### WORK REQUIRED
Return exactly those lines of the material below that fall between the line holding "宮前の普段の活動やお仕事のこと" and the line holding "Tasyakuran Ulang Tahun Tommy Johan Agusta", inclusive.

### ENTRIES SUPPLIED
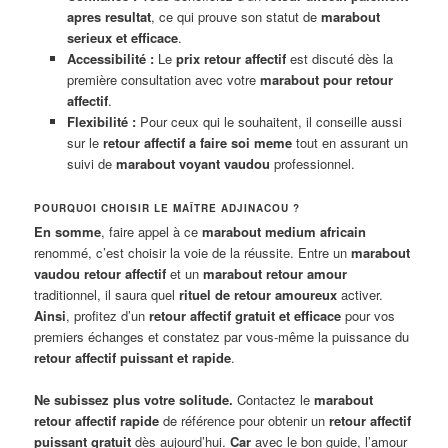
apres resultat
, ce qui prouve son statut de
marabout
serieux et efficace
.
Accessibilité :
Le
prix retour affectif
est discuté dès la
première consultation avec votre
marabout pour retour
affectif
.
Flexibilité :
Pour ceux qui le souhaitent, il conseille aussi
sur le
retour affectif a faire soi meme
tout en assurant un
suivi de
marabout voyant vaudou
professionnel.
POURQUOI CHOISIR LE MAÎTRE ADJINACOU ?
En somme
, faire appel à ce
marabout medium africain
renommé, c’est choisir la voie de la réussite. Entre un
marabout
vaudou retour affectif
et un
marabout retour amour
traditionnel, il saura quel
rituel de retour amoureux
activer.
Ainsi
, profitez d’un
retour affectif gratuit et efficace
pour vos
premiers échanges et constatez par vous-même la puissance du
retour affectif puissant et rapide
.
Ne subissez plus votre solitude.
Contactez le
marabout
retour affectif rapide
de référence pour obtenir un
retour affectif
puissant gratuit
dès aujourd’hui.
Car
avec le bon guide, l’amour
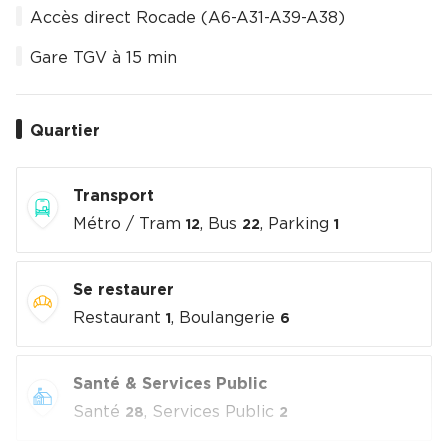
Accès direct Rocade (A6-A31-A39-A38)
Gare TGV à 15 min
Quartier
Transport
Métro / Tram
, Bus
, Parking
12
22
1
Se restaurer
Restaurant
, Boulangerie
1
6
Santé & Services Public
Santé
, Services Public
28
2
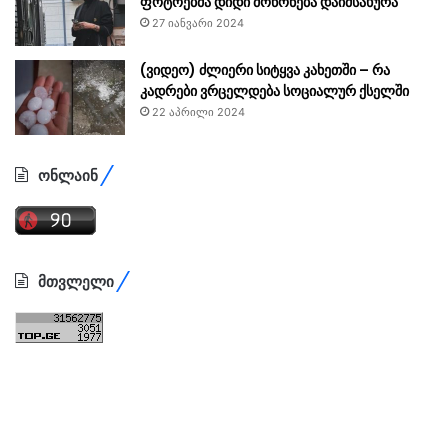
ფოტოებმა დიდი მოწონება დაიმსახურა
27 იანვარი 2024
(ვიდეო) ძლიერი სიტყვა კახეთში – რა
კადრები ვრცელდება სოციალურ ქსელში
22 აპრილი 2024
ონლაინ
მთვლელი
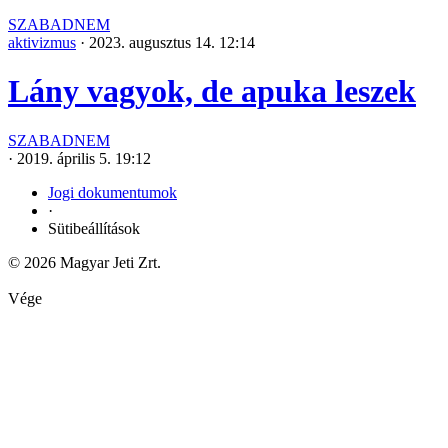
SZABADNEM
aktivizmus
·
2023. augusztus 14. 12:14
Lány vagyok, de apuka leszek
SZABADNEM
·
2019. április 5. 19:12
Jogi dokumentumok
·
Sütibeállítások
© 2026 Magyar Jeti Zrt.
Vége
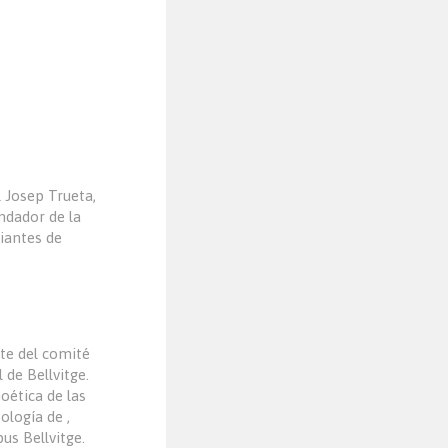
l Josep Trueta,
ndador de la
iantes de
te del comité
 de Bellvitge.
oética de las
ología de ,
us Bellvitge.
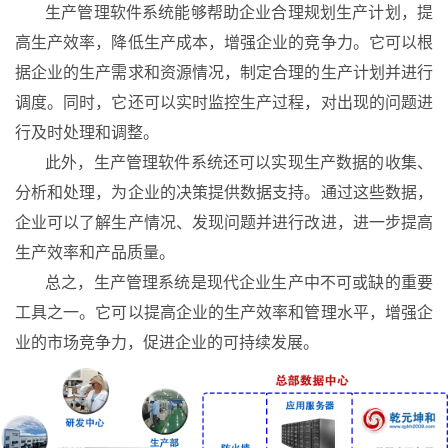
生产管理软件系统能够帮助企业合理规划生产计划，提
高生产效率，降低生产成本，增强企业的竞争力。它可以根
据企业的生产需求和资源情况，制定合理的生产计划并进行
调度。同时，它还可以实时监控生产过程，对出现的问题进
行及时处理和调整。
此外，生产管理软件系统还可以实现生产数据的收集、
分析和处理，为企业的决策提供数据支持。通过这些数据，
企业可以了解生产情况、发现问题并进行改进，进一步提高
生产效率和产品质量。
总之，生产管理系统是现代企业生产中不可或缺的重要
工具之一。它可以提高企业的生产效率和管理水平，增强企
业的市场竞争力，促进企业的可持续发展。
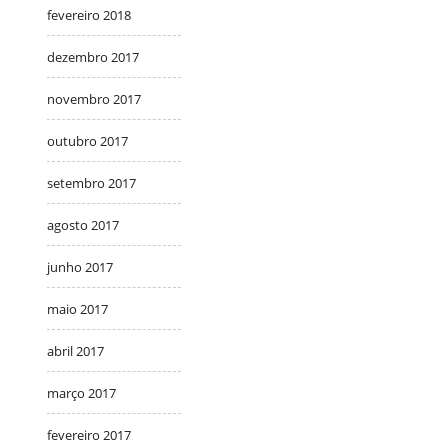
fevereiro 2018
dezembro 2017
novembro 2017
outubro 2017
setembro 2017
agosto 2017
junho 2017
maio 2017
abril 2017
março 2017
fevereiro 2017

==

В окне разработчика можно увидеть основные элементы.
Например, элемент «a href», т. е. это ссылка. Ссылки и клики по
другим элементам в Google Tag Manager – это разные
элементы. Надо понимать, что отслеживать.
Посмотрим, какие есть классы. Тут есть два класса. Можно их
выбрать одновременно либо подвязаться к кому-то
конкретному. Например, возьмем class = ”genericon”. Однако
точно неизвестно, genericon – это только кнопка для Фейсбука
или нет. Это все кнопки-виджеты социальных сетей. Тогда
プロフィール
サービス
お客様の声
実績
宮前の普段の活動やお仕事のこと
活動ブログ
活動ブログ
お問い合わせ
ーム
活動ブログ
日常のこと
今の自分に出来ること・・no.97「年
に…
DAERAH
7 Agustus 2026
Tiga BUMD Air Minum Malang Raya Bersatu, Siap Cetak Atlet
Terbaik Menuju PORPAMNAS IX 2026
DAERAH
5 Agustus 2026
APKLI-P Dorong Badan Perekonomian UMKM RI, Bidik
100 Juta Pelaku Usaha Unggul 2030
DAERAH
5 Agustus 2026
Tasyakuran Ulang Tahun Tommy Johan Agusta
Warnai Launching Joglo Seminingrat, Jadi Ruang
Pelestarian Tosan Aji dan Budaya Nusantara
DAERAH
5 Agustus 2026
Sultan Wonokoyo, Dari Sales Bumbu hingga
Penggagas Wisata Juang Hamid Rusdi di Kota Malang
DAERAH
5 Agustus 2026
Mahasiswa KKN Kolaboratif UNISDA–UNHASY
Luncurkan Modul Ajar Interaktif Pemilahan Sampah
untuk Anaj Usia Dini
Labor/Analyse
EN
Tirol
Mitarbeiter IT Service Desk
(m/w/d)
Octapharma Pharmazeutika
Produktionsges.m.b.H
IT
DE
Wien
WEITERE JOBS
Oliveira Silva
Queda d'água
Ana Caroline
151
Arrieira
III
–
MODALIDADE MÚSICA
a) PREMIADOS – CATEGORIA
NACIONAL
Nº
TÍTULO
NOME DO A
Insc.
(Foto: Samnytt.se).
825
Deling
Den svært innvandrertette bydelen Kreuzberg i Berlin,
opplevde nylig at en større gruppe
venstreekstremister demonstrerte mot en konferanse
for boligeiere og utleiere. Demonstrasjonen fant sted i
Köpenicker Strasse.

* * *

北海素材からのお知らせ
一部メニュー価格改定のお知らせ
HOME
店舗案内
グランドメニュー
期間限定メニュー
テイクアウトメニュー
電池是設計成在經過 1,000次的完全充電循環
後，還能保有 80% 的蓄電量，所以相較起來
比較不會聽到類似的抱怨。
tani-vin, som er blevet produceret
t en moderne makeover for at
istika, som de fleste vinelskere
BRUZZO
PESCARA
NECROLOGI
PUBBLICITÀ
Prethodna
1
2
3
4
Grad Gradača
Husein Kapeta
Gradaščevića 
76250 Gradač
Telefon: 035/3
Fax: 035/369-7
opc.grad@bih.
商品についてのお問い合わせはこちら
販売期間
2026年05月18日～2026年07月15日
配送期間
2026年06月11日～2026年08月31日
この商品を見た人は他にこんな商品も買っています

### YOUR RESPONSE
宮前の普段の活動やお仕事のこと
活動ブログ
活動ブログ
お問い合わせ
ーム
活動ブログ
日常のこと
今の自分に出来ること・・no.97「年
に…
DAERAH
7 Agustus 2026
Tiga BUMD Air Minum Malang Raya Bersatu, Siap Cetak Atlet
Terbaik Menuju PORPAMNAS IX 2026
DAERAH
5 Agustus 2026
APKLI-P Dorong Badan Perekonomian UMKM RI, Bidik
100 Juta Pelaku Usaha Unggul 2030
DAERAH
5 Agustus 2026
Tasyakuran Ulang Tahun Tommy Johan Agusta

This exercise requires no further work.